Il mistero delle aurore nella landa lunare dell'Islanda
Le aurore nella landa lunare dell’Islanda sono uno spettacolo reale, non un mito da raccontare solo nei blog di viaggio. Io le ho osservate per la prima volta in una notte di fine inverno, quando il cielo era così scuro da far sembrare l’intero paesaggio un’altra dimensione. Per chi vuole pianificare il viaggio, la stagione migliore va da fine ottobre a marzo; in questo periodo le ore di buio sono sufficienti e le attività solari sono al picco.

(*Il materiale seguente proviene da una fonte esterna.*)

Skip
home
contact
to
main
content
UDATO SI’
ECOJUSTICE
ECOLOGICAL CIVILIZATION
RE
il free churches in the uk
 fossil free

Arrivare parte da Firenze con un volo diretto verso Reykjavik, spesso con una sosta in una capitale europea; l’aeroporto è ben collegato con i servizi di autobus e con la rete di noleggio auto. Io ho scelto un 4×4 medio‑budget, indispensabile per le strade di gravina che conducono alla zona di Landmannalaugar, conosciuta proprio per il suo aspetto lunare. Dopo aver ritirato l’auto, il percorso prosegue lungo la Ring Road fino al punto di partenza del F-roads, da dove si entra con il veicolo a trazione integrale.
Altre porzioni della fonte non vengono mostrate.